3. Container Runtime
3.1 Docker (For Single-node / Simple Environments)
- Docker: ≥ 20.10 (Recommended 24.0+)
- Docker Compose: ≥ 2.x (Recommended 2.20+)
3.2 Containerd (Recommended for Production)
- containerd: ≥ 1.6 (Recommended 1.7+ for K8s 1.30+ compatibility)
- runc: Recent stable version (≥ 1.1.7)
3.3 Notes
- Kubernetes uses containerd by default; it is preferred for production due to superior performance and stability.
- Docker should only be used for local dev/debug or small-scale single-node trials.
- Enable mirror acceleration (e.g., Aliyun/Huawei Cloud) to prevent image pull timeouts.
4. Kubernetes Requirements (Core)
4.1 Version Requirements
- Kubernetes: ≥ 1.30 (Recommended 1.30~1.32 to support the latest CSI/GPU plugins)
- Helm: ≥ 3.12 (Recommended 3.14+)
4.2 Mandatory Capabilities
- CNI Plugin: Required (Calico, Flannel, or Cilium; Cilium is recommended for AI due to eBPF acceleration).
- CSI Driver: Required for dynamic volume management and data persistence.
- LoadBalancer: Recommended for production (Cloud LB or MetalLB) to ensure high availability.
4.3 Additional Requirements
- Node Count: Test/Dev ≥ 1 node; Production ≥ 3 nodes.
- API Server Accessibility: Unrestricted communication between all nodes and the API Server.
- RBAC: Enabled for secure permission allocation to platform components.
- etcd: Production environments must deploy a 3-node etcd cluster to avoid single points of failure.
5. Storage Component Dependencies
5.1 Mandatory Capabilities
- CSI Plugin: Compatible with K8s version; supports dynamic creation, deletion, and expansion.
- StorageClass: A default StorageClass must be configured for automatic PV/PVC provisioning.
5.2 Recommended Storage Solutions
| Type | Recommended Software |
|---|---|
| Distributed Block | Longhorn (Lightweight/Simple) or Ceph (Large-scale/High load) |
| File Storage (RWX) | NFS (Simple) or CephFS (High performance/Concurrent) |
| Object Storage | MinIO or S3 (Compatible with large model/dataset storage) |
5.3 Special Requirements
- ReadWriteMany (RWX): Mandatory for components like Dataflow and CSGShip to allow multi-Pod data sharing.
- High IO (SSD/NVMe): Critical for model inference (low latency) and AI training (high throughput).
5.4 NVIDIA Components
| Component | Requirement |
|---|---|
| NVIDIA Driver | ≥ 580+ (Must support the required CUDA version) |
| CUDA | Match driver (Recommended 12.2+) |
| Container Toolkit | Mandatory for GPU scheduling within containers |
| Device Plugin | Mandatory for K8s GPU resource management |
6. Optional Component Dependencies
6.1 AI / ML Components
- Volcano Device Plugin: v1.11.0 (Advanced GPU scheduling like slicing/sharing).
- TensorFlow / PyTorch: Recent versions (Platform supports one-click deployment of these images).
6.2 Observability & Security
- Grafana / Prometheus: For monitoring GPU, network, and container metrics.
- ELK Stack: For log collection and analysis.

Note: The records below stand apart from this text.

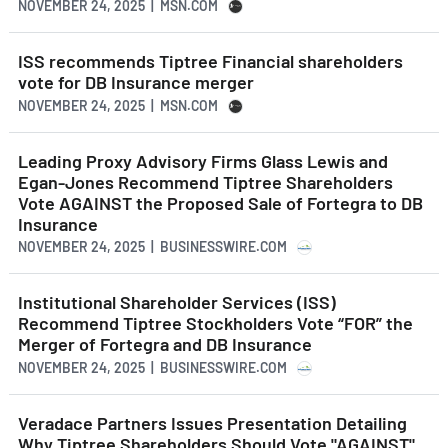
NOVEMBER 24, 2025 | MSN.COM
ISS recommends Tiptree Financial shareholders
vote for DB Insurance merger
NOVEMBER 24, 2025 | MSN.COM
Leading Proxy Advisory Firms Glass Lewis and
Egan-Jones Recommend Tiptree Shareholders
Vote AGAINST the Proposed Sale of Fortegra to DB
Insurance
NOVEMBER 24, 2025 | BUSINESSWIRE.COM
Institutional Shareholder Services (ISS)
Recommend Tiptree Stockholders Vote “FOR” the
Merger of Fortegra and DB Insurance
NOVEMBER 24, 2025 | BUSINESSWIRE.COM
Veradace Partners Issues Presentation Detailing
Why Tiptree Shareholders Should Vote "AGAINST"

- NetworkPolicy: For Pod-to-Pod communication security via CNI.
7. Verification Checklist
Before deploying CSGHub, run these commands to ensure environment readiness:
# Check K8s nodes and version
kubectl get nodes
kubectl version --short
# Check Helm version
helm version
# Check for default StorageClass
kubectl get sc
# Check GPU environment (For AI scenarios)
nvidia-smi
# Check Runtime status
systemctl status containerd # or docker
containerd --version
# Check Time Sync and Kernel
timedatectl status
uname -r
8. Troubleshooting
- Version Incompatibility:
- Symptom: Component startup errors.
- Fix: Upgrade/downgrade software to meet the requirements; always backup etcd before K8s upgrades.
- GPU Not Recognized:
- Symptom: GPU resources show as 0 in K8s.
- Fix: Verify NVIDIA Driver matches GPU; restart runtime after installing Toolkit.
- Storage Mounting Failure:
- Symptom: PVC stuck in
Pending. - Fix: Check CSI driver status and ensure the StorageClass name matches.
- Symptom: PVC stuck in
9. Final Advice
- Environment: Kubernetes + containerd is the standard for production.
- Version Control: Strictly follow recommended versions; avoid "beta" or "preview" releases.
- Storage: Prioritize High IO SSDs and ensure RWX support is active.
- Verification: Always perform the environment check before starting the CSGHub installation script.